* _Data records_:
-- Opening Marker --

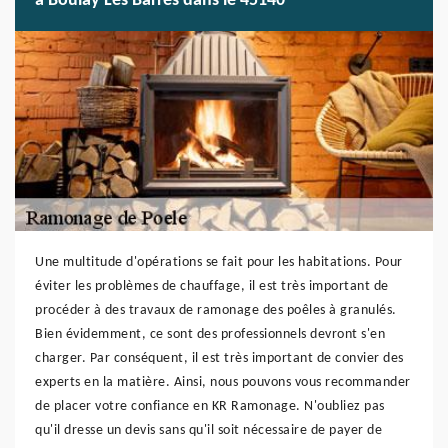
à Boulay Les Barres dans le 45140
Une multitude d'opérations se fait pour les habitations. Pour
éviter les problèmes de chauffage, il est très important de
procéder à des travaux de ramonage des poêles à granulés.
Bien évidemment, ce sont des professionnels devront s'en
charger. Par conséquent, il est très important de convier des
experts en la matière. Ainsi, nous pouvons vous recommander
de placer votre confiance en KR Ramonage. N'oubliez pas
qu'il dresse un devis sans qu'il soit nécessaire de payer de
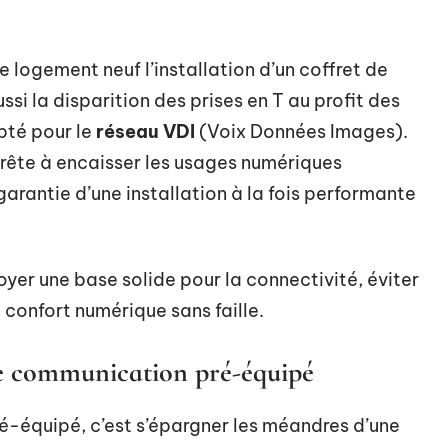
logement neuf l’installation d’un coffret de
si la disparition des prises en T au profit des
pté pour le
réseau VDI
(Voix Données Images).
prête à encaisser les usages numériques
a garantie d’une installation à la fois performante
foyer une base solide pour la connectivité, éviter
n confort numérique sans faille.
de communication pré-équipé
é-équipé, c’est s’épargner les méandres d’une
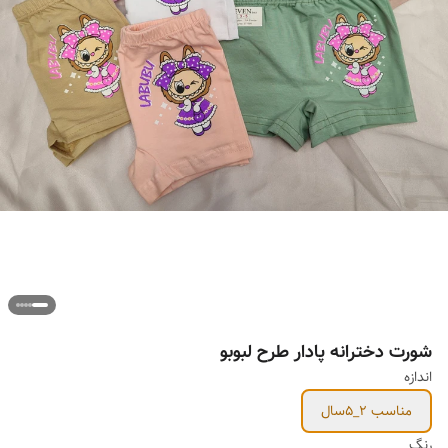
شورت دخترانه پادار طرح لبوبو
اندازه
مناسب 2_۵سال
رنگ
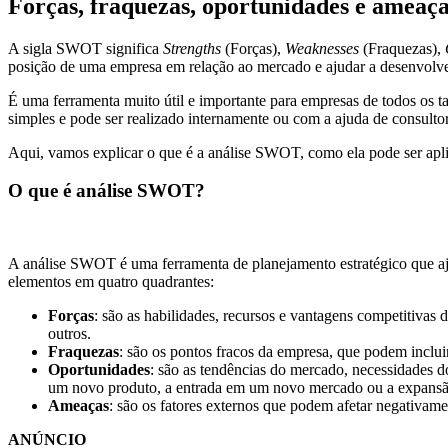
Forças, fraquezas, oportunidades e ameaç
A sigla SWOT significa
Strengths
(Forças),
Weaknesses
(Fraquezas),
posição de uma empresa em relação ao mercado e ajudar a desenvolver
É uma ferramenta muito útil e importante para empresas de todos os ta
simples e pode ser realizado internamente ou com a ajuda de consultor
Aqui, vamos explicar o que é a análise SWOT, como ela pode ser aplic
O que é análise SWOT?
A análise SWOT é uma ferramenta de planejamento estratégico que aju
elementos em quatro quadrantes:
Forças
: são as habilidades, recursos e vantagens competitivas
outros.
Fraquezas
: são os pontos fracos da empresa, que podem incluir 
Oportunidades
: são as tendências do mercado, necessidades 
um novo produto, a entrada em um novo mercado ou a expansão
Ameaças
: são os fatores externos que podem afetar negativa
ANÚNCIO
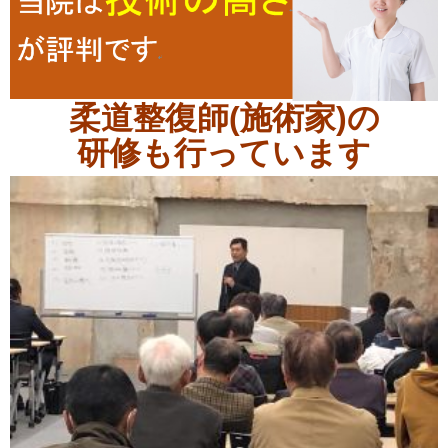
柔道整復師(施術家)の
研修も行っています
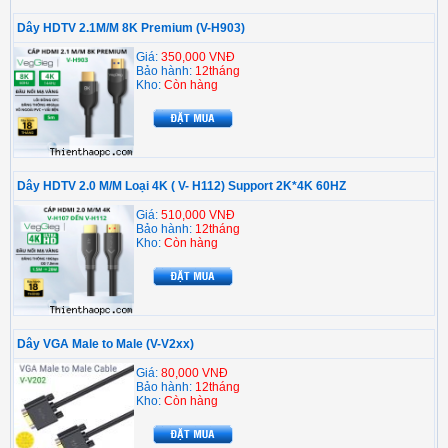
Dây HDTV 2.1M/M 8K Premium (V-H903)
Giá:
350,000 VNĐ
Bảo hành:
12tháng
Kho:
Còn hàng
Dây HDTV 2.0 M/M Loại 4K ( V- H112) Support 2K*4K 60HZ
Giá:
510,000 VNĐ
Bảo hành:
12tháng
Kho:
Còn hàng
Dây VGA Male to Male (V-V2xx)
Giá:
80,000 VNĐ
Bảo hành:
12tháng
Kho:
Còn hàng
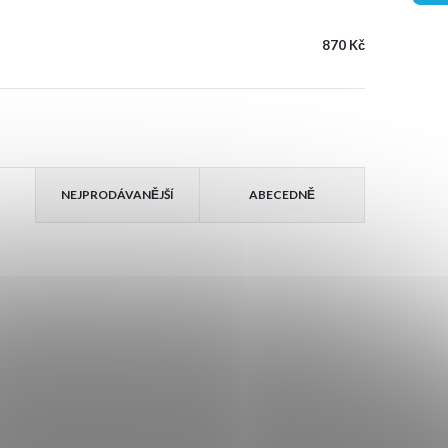
870 Kč
NEJPRODÁVANĚJŠÍ
ABECEDNĚ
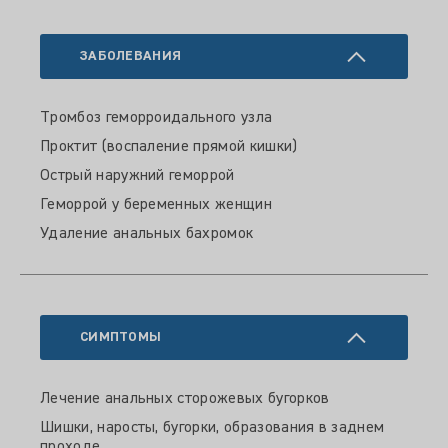
ЗАБОЛЕВАНИЯ
Тромбоз геморроидального узла
Проктит (воспаление прямой кишки)
Острый наружний геморрой
Геморрой у беременных женщин
Удаление анальных бахромок
СИМПТОМЫ
Лечение анальных сторожевых бугорков
Шишки, наросты, бугорки, образования в заднем
проходе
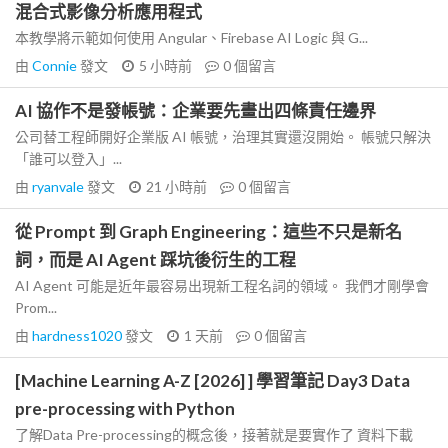
混合式影像分析應用程式
本教學將示範如何使用 Angular、Firebase AI Logic 與 G...
由
Connie
發文
5 小時前
0
個留言
AI 協作不是發帳號：企業要先畫出四條責任邊界
公司替工程師開好企業版 AI 帳號，治理其實還沒開始。 帳號只解決
「誰可以登入」...
由
ryanvale
發文
21 小時前
0
個留言
從 Prompt 到 Graph Engineering：這些不只是新名
詞，而是 AI Agent 踩坑後衍生的工程
AI Agent 可能是近年最容易出現新工程名詞的領域。 我們才剛學會
Prom...
由
hardness1020
發文
1 天前
0
個留言
[Machine Learning A-Z [2026] ] 學習筆記 Day3 Data
pre-processing with Python
了解Data Pre-processing的概念後，接著就是要實作了 資料下載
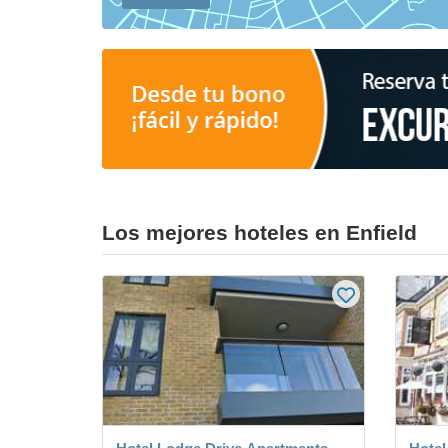
Los mejores hoteles en Enfield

-- Closing Marker --

* _Assignment_: Search the records above for "éviter" and copy every line that has it.

* _Exercise answer_:
éviter les problèmes de chauffage, il est très important de
foyer une base solide pour la connectivité, éviter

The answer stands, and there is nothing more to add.